Patrimoine - Au commencement le camp de Septfonds - Acteurs Locaux 82

La visite proposée par La Mounière (nom de l'espace des mémoires) conduite par l'excelente guide Carole, concernait la construction du camp de Septfonds, aussi appelé camp de Judes, ouvert en février 1939 pour accueillir principalement des réfugiés républicains espagnols fuyant la guerre civile et le franquisme (la Retirada). La décision officielle a été prise le 26 février 1939 par le général Ménard, et les premiers internés sont arrivés le 5 mars 1939.

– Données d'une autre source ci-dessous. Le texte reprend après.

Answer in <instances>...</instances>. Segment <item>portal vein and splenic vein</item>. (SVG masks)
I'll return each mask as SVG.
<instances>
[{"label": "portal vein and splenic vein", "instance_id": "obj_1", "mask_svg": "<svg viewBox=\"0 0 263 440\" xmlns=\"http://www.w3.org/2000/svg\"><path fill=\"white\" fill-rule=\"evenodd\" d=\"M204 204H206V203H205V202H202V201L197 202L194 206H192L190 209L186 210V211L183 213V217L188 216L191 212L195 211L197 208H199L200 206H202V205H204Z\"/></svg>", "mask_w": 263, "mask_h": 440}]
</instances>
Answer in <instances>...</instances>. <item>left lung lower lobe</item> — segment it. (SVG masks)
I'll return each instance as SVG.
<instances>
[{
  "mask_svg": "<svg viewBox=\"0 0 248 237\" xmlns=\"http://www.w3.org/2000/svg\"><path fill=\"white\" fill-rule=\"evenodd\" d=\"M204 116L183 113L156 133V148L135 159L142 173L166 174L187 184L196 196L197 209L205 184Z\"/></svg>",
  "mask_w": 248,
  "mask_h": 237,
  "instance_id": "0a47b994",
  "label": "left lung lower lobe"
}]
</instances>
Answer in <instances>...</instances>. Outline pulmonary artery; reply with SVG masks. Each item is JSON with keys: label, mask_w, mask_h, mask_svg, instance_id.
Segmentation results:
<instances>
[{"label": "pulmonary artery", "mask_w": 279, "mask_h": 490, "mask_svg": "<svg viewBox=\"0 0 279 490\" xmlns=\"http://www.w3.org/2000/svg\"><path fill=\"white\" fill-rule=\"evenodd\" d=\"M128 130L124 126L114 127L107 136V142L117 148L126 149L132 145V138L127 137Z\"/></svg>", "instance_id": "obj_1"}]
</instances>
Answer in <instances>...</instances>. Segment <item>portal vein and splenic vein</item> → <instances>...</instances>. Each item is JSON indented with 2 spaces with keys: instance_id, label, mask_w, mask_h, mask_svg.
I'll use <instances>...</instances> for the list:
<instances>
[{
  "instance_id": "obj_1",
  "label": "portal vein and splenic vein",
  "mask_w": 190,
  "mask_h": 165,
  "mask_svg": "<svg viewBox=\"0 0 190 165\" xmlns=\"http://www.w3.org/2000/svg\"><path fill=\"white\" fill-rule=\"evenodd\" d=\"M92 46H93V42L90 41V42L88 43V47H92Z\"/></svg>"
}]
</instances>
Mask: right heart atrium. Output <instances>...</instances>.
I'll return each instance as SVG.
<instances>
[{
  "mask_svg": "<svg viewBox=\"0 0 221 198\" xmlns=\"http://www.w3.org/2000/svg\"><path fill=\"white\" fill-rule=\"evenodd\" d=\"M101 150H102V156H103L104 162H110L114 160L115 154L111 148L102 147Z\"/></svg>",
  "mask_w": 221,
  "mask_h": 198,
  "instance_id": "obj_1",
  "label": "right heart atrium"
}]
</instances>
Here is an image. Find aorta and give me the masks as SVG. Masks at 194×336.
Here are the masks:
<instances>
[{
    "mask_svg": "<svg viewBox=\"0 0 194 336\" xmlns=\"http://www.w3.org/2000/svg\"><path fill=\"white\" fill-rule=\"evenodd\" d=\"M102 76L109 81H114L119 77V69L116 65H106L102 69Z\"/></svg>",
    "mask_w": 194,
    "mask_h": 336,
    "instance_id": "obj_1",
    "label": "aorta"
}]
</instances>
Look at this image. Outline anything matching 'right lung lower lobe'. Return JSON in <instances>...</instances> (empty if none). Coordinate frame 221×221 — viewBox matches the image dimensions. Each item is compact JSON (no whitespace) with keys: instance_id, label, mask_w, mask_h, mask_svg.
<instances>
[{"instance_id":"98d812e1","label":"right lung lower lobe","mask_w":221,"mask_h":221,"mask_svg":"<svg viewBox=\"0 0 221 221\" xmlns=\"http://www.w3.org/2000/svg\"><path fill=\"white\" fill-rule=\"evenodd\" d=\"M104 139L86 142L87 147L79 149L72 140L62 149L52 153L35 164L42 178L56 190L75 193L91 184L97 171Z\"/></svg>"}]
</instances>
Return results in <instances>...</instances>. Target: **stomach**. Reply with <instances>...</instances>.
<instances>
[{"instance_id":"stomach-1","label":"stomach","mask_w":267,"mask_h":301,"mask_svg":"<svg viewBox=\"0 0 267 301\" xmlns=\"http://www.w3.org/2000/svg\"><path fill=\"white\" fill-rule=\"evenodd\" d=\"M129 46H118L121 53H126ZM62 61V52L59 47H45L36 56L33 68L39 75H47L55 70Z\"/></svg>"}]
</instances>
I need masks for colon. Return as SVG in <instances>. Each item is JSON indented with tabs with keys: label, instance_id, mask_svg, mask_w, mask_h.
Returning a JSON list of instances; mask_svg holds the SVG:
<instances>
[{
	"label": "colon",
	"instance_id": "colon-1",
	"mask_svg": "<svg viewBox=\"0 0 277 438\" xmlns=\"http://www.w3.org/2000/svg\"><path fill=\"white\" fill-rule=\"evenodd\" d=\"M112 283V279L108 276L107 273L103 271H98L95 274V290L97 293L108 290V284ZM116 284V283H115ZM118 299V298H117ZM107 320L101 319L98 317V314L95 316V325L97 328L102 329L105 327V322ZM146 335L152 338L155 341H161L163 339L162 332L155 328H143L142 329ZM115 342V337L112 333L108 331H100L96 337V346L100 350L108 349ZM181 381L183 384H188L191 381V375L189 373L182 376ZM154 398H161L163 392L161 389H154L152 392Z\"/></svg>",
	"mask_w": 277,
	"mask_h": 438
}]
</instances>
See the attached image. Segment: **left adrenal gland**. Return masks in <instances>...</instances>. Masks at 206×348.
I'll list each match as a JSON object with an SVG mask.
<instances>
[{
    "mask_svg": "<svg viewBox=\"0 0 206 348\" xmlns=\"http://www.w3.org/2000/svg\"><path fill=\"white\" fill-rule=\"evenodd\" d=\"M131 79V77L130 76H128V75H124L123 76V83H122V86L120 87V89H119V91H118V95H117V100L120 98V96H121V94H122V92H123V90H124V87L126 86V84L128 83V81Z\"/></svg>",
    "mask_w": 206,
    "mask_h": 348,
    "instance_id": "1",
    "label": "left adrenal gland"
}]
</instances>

Il est à noter que si l'objet de la visite du jour était "au commencement le camp de Septfonds", le Mémorial du camp de Judes, inauguré en 1996 et actualisé en janvier 2026, met également en lumière la spécificité du sort des Juifs internés et déportés depuis ce camp. Ce projet a reçu le soutien de la Fondation pour la Mémoire de la Shoah, ce qui souligne son inscription officielle dans la mémoire nationale de la Shoah. Shoahfondationshoah.org.

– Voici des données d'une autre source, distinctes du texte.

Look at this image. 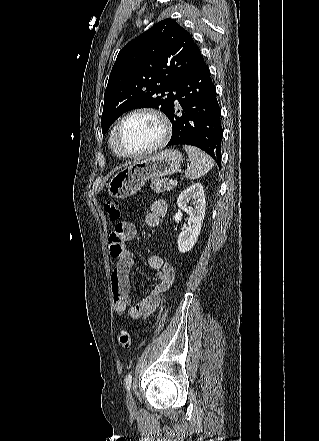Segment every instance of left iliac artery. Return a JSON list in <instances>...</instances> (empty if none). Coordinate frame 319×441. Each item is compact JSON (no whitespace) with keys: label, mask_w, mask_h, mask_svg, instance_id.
<instances>
[{"label":"left iliac artery","mask_w":319,"mask_h":441,"mask_svg":"<svg viewBox=\"0 0 319 441\" xmlns=\"http://www.w3.org/2000/svg\"><path fill=\"white\" fill-rule=\"evenodd\" d=\"M131 383H132V375H131V373H129L125 378V386H126L127 391H130Z\"/></svg>","instance_id":"left-iliac-artery-1"}]
</instances>
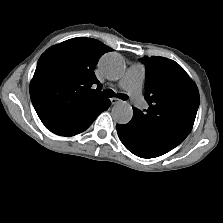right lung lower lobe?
<instances>
[{
  "label": "right lung lower lobe",
  "mask_w": 223,
  "mask_h": 223,
  "mask_svg": "<svg viewBox=\"0 0 223 223\" xmlns=\"http://www.w3.org/2000/svg\"><path fill=\"white\" fill-rule=\"evenodd\" d=\"M109 106H110V101L108 100L107 107L104 110L108 109ZM57 135L64 136L63 134H58V133H57ZM73 135H75V134H69L68 136H73Z\"/></svg>",
  "instance_id": "obj_1"
}]
</instances>
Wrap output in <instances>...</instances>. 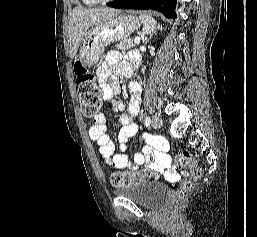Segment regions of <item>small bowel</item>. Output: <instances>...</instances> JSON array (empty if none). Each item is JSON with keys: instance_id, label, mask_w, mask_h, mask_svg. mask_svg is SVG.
Instances as JSON below:
<instances>
[{"instance_id": "c3829d8e", "label": "small bowel", "mask_w": 257, "mask_h": 237, "mask_svg": "<svg viewBox=\"0 0 257 237\" xmlns=\"http://www.w3.org/2000/svg\"><path fill=\"white\" fill-rule=\"evenodd\" d=\"M111 68H115L120 75L130 76L132 65L129 61L122 60L118 52L110 51L106 54L105 60L98 70V77L102 82V93L108 100V109L112 112H121L124 109L123 102L112 97L119 90V85L114 80ZM130 90L132 97L127 112L123 113L119 119L122 125L118 135L120 152L114 154V143L107 134V123L102 113L95 117L93 125L89 128L90 139L98 144L100 156L114 170H137L141 165L147 163L153 171L163 174L170 181H176L178 174L172 168V161L167 153L168 143L163 137H146L147 144L137 151L132 159L129 158L126 142L140 129L139 124L134 121V117L139 112L140 85L132 82Z\"/></svg>"}]
</instances>
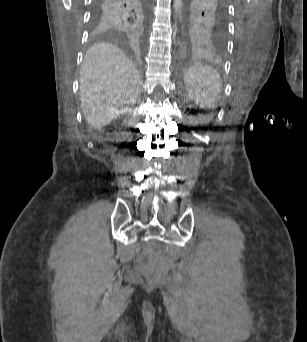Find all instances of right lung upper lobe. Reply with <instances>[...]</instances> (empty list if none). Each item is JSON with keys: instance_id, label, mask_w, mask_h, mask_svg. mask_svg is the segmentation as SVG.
I'll return each instance as SVG.
<instances>
[{"instance_id": "obj_1", "label": "right lung upper lobe", "mask_w": 307, "mask_h": 342, "mask_svg": "<svg viewBox=\"0 0 307 342\" xmlns=\"http://www.w3.org/2000/svg\"><path fill=\"white\" fill-rule=\"evenodd\" d=\"M149 2L147 0H95L93 22L101 37L141 41L147 30Z\"/></svg>"}]
</instances>
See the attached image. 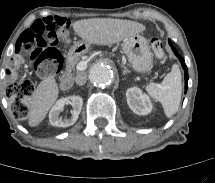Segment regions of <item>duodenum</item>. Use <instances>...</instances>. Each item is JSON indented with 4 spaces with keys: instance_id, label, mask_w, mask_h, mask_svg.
Listing matches in <instances>:
<instances>
[{
    "instance_id": "410a0bca",
    "label": "duodenum",
    "mask_w": 215,
    "mask_h": 183,
    "mask_svg": "<svg viewBox=\"0 0 215 183\" xmlns=\"http://www.w3.org/2000/svg\"><path fill=\"white\" fill-rule=\"evenodd\" d=\"M60 88L63 90V91H68L72 88V85H73V79H72V76L69 72V66H67L62 74H61V77H60Z\"/></svg>"
}]
</instances>
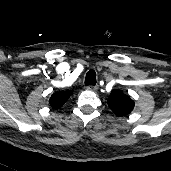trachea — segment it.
Returning a JSON list of instances; mask_svg holds the SVG:
<instances>
[{
    "label": "trachea",
    "mask_w": 171,
    "mask_h": 171,
    "mask_svg": "<svg viewBox=\"0 0 171 171\" xmlns=\"http://www.w3.org/2000/svg\"><path fill=\"white\" fill-rule=\"evenodd\" d=\"M96 84V72L93 69H90L85 77V85H95Z\"/></svg>",
    "instance_id": "trachea-1"
}]
</instances>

Il est essentiel de souligner que La Mounière, espace dédié aux mémoires à Septfonds (Tarn-et-Garonne), propose chaque mois une information historique sur l’une de ses trois thématiques mémorielles :

- Le Camp de Judes
- L'aviateur Dieudonné Costes
- L'industrie de la Paille

Il est essentiel de replacer dans son contexte l’arrivée de ces 2 500 premiers immigrés espagnols, tous des hommes, dans le village de Septfonds, qui comptait alors seulement 1 600 habitants. Aucune préparation n’avait été faite pour les accueillir. La décision d’installer ces personnes, afin de désengorger les camps situés à la frontière espagnole, avait été imposée aux préfets des différents départements. Ces derniers, dans l’urgence, durent trouver des lieux d’hébergement. Par ailleurs, l’industrie locale de la paille, en quête de main-d’œuvre, a pu compter sur ces nouveaux arrivants pour soutenir son développement dans cette partie du département.

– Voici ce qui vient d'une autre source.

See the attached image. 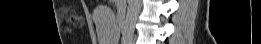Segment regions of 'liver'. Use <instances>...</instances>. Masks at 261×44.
Returning <instances> with one entry per match:
<instances>
[{
  "label": "liver",
  "mask_w": 261,
  "mask_h": 44,
  "mask_svg": "<svg viewBox=\"0 0 261 44\" xmlns=\"http://www.w3.org/2000/svg\"><path fill=\"white\" fill-rule=\"evenodd\" d=\"M100 13H109V8L99 7ZM96 9L94 13L97 12ZM112 14H95L94 19L97 25H94V30H98V39L102 44H114L116 39L117 25H99V24H116V19H112Z\"/></svg>",
  "instance_id": "1"
}]
</instances>
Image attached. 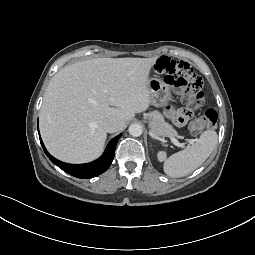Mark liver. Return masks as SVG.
<instances>
[{
	"label": "liver",
	"instance_id": "6515ba94",
	"mask_svg": "<svg viewBox=\"0 0 255 255\" xmlns=\"http://www.w3.org/2000/svg\"><path fill=\"white\" fill-rule=\"evenodd\" d=\"M152 58H97L61 69L49 83L40 110L42 140L57 159L86 163L103 152L104 122L131 120L151 103ZM120 129V130H121Z\"/></svg>",
	"mask_w": 255,
	"mask_h": 255
}]
</instances>
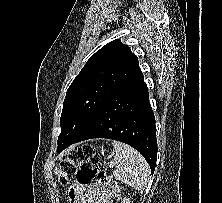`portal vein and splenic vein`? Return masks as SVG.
Listing matches in <instances>:
<instances>
[{"instance_id": "18ae733b", "label": "portal vein and splenic vein", "mask_w": 222, "mask_h": 203, "mask_svg": "<svg viewBox=\"0 0 222 203\" xmlns=\"http://www.w3.org/2000/svg\"><path fill=\"white\" fill-rule=\"evenodd\" d=\"M110 167H112L113 165H112V163H110V165H109Z\"/></svg>"}]
</instances>
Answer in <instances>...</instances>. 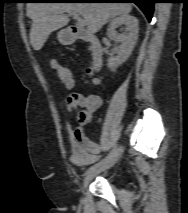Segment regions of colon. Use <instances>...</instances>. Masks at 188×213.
Masks as SVG:
<instances>
[{
  "instance_id": "1",
  "label": "colon",
  "mask_w": 188,
  "mask_h": 213,
  "mask_svg": "<svg viewBox=\"0 0 188 213\" xmlns=\"http://www.w3.org/2000/svg\"><path fill=\"white\" fill-rule=\"evenodd\" d=\"M51 65H52V68H53L54 72L58 76V78L67 87H73L74 86V80H73L70 72L68 71V69L64 65H62L61 63H59L57 61H52ZM88 74H91L90 70H88ZM95 82L98 83L99 80L96 79Z\"/></svg>"
}]
</instances>
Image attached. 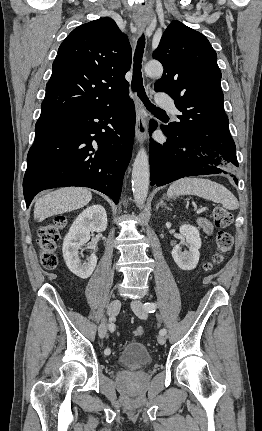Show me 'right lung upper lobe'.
Masks as SVG:
<instances>
[{"mask_svg": "<svg viewBox=\"0 0 262 431\" xmlns=\"http://www.w3.org/2000/svg\"><path fill=\"white\" fill-rule=\"evenodd\" d=\"M132 50L115 21L102 18L74 29L58 49L41 114L98 111L128 96Z\"/></svg>", "mask_w": 262, "mask_h": 431, "instance_id": "1", "label": "right lung upper lobe"}]
</instances>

Le camp, initialement installé sur un pré à proximité de l’église de Lalande, a rapidement été déplacé à quelques centaines de mètres de là. Conçu pour accueillir 2 500 hommes, il s’est rapidement agrandi pour en contenir jusqu’à 16 000, logés à même le sol dans des baraques en bois. Construites par les Espagnols eux-mêmes, ces baraques mesuraient 45 mètres de long sur 7 mètres de large et abritaient chacune plus de 350 personnes. La promiscuité y était insupportable. Le seul point d’eau disponible était un ruisseau à proximité, tandis que les latrines en bois, surélevées, permettaient une gestion sommaire des déjections. Les cuisines, installées tardivement, laissaient la préparation des repas quotidiens à la charge des internés. Privés de liberté et surveillés par une brigade de 1 000 soldats, les Espagnols subissaient l’ennui du camp, où chaque sortie représentait une échappatoire bienvenue.

Des artistes espagnols, internés à Septfonds, ont laissé des traces durables de leur passage, notamment à travers des peintures toujours visibles dans les bâtiments publics de la commune. Leurs œuvres témoignent de la richesse culturelle et artistique présente malgré les conditions difficiles du camp. Parmi les peintres ayant séjourné au camp de Septfonds, on retrouve notamment :
  • Josep Ponti Musté et Salvador Soria Zapater, qui ont réalisé des Å“uvres pour la mairie de Septfondsbooks.
  • Bonaventura Trepat et Josep Marti (peintre et doreur), qui ont travaillé dans l’église du village, notamment sur le chemin de croix toujours visible dans la nef.
  • Luis García Gallo (dessinateur) et Mariano Marcos (architecte), qui ont également marqué la vie artistique de cette période.
Le camp a fonctionné jusqu'en 1946 comme un centre d’hébergement pour étrangers considérés comme « indésirables » par le gouvernement français. Les conditions de vie y étaient très précaires. Au fil du temps, le camp a accueilli des officiers polonais, des communistes arrêtés en 1941, puis des Juifs, notamment dans le cadre du 302e Groupe de travailleurs étrangers « palestinien ».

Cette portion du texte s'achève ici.